**Data shown**
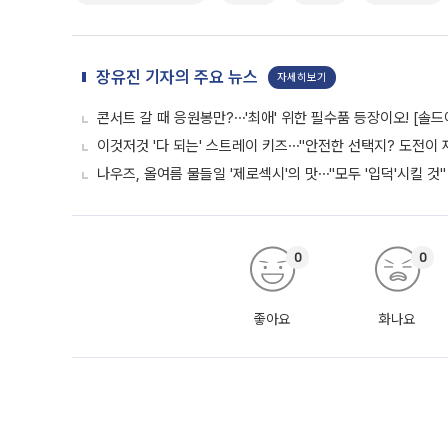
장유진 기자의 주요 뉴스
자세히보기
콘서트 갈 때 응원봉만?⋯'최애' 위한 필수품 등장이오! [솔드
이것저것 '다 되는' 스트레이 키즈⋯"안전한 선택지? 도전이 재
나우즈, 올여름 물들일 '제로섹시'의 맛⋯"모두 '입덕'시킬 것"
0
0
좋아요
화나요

--

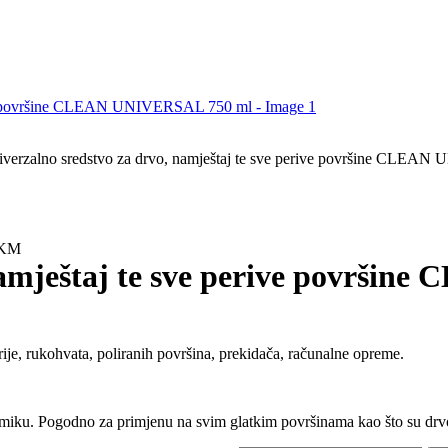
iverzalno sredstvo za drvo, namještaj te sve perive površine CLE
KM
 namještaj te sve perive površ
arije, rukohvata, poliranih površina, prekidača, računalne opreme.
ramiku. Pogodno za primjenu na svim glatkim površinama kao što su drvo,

...

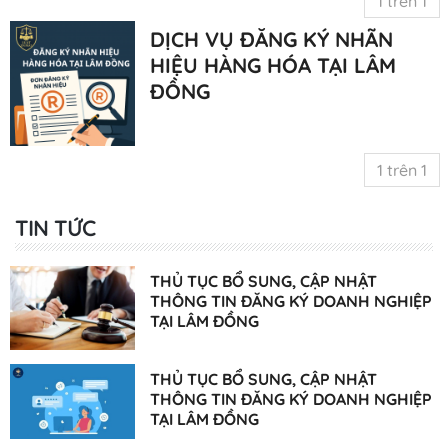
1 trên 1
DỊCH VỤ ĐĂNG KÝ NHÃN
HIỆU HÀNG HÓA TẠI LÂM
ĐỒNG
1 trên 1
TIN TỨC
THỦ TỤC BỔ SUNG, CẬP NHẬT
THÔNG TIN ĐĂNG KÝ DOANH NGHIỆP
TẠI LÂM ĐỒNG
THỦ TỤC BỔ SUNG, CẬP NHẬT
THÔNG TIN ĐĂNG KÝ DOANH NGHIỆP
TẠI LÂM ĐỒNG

**About this exercise**
If the string "drvo" is in a line of the entries, pick that line out.

**Answer area**
iverzalno sredstvo za drvo, namještaj te sve perive površine CLE
ramiku. Pogodno za primjenu na svim glatkim površinama kao što su drvo,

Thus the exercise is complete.